To date, there has been no formal or official apology from Japan.

 
We Want To Tell The World

Japan Shirks Its Historical Responsibility

 

During the giveaway portion of the luncheon, the delegates offered several copies of a small book as gifts detailing their protest.  “We Want To Tell The World – Japan Shirks Its Historical Responsibility” - Taiwan Aboriginal Protest Delegation to The United Nations.

 

The booklet’s summarized English translation demands that Japan ‘Face Up to History! Show true remorse! Apologize and compensate!’ for wartime crimes during 50 years following Japan’s invasion of Taiwan in 1895. The Japanese colonial regime is accused of having committed heinous crimes of planned state violence against Taiwan’s Aborigines:

 

  • Violent annexation and occupation of Taiwan (Formosa).

  • Seizure of Aboriginal lands under the guise of nationalization.

  • Suppression of Aboriginal tribes with a policy of “kill all, seize all, burn all”.

  • Exclusion of Aborigines from the legal system.

  • Forcible subjection of Aborigines to police rule.

  • Forcible suppression of Aboriginal culture.

  • Enslavement of Aborigines through forced labor.

  • Sexual enslavement of Aboriginal women.

 

The book also declares that the Second World War ended 60 years ago, but that the violence Japanese militarists inflicted on Taiwan’s Aborigines has not ceased.
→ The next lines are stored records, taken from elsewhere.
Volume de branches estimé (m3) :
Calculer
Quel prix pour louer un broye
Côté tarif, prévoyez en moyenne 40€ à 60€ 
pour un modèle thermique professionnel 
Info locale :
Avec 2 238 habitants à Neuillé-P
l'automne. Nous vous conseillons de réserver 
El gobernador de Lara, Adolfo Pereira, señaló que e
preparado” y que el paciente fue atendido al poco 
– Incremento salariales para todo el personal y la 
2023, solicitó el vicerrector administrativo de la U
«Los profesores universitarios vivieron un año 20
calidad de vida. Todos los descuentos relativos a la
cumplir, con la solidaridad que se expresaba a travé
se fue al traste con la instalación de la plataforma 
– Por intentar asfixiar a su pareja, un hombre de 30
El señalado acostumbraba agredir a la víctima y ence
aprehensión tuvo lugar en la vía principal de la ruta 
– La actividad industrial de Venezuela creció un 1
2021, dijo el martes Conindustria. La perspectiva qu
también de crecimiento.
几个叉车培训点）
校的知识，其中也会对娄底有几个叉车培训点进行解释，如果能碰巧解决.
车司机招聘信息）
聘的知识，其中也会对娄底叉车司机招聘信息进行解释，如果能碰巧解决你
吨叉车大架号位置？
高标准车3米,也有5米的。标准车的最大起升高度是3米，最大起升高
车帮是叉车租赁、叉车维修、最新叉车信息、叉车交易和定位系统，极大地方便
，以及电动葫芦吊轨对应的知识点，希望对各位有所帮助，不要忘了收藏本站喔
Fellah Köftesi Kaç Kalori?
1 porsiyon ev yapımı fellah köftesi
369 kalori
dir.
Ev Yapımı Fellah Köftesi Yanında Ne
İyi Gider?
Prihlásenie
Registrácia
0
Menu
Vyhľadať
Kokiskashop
The “fallen combatants of the Takasago Volunteers” were forcibly conscripted by the colonial regime to die as ‘cannon fodder on the battlefield,’ but today their souls must still suffer the indignity of having their memorial tablets placed alongside those of Class-A war criminals in the Yasukuni Shrine!

 

By putting the victims and the perpetrators together in the same place, the Japanese militarists are using the Yasukuni Shrine to perpetually enslave Aborigine’s souls. In recent years, Japanese extreme right-wing groups have been using the lure of free trips to solicit Taiwanese Aborigines to visit the Yasukuni Shrine. The purpose of this trickery is to deny Japan’s historical guilt and to falsely portray Taiwanese Aborigines as “Pro-Japanese”.

 

The charismatic independent lawmaker, Chin Su-Mei and her delegation have been requesting rigorously to Japanese government officials to have indigenous Taiwanese’s names and the tablets removed from the Shrine’s enshrinement list, calling it an insult to their people.

 

The delegation’s planned schedule includes a press conference at the Chinese Consolidated Benevolent Association of New York; and an opening, at the Sheraton LaGaurdia East Hotel, of the historical photographs of Japanese atrocities. Also planned was an address of protest to Japan at the (New York) Consulate General of Japan and a press conference. The group was then scheduled for travel to Pennsylvania for another press conference in Philadelphia, ‘the city of brotherly love.’

 

From Philadelphia, a small group of the delegates will travel to Osaka, Japan, to visit anti-Yasukuni Shrine organizations… but travel, for most of them, will be on the journey back home.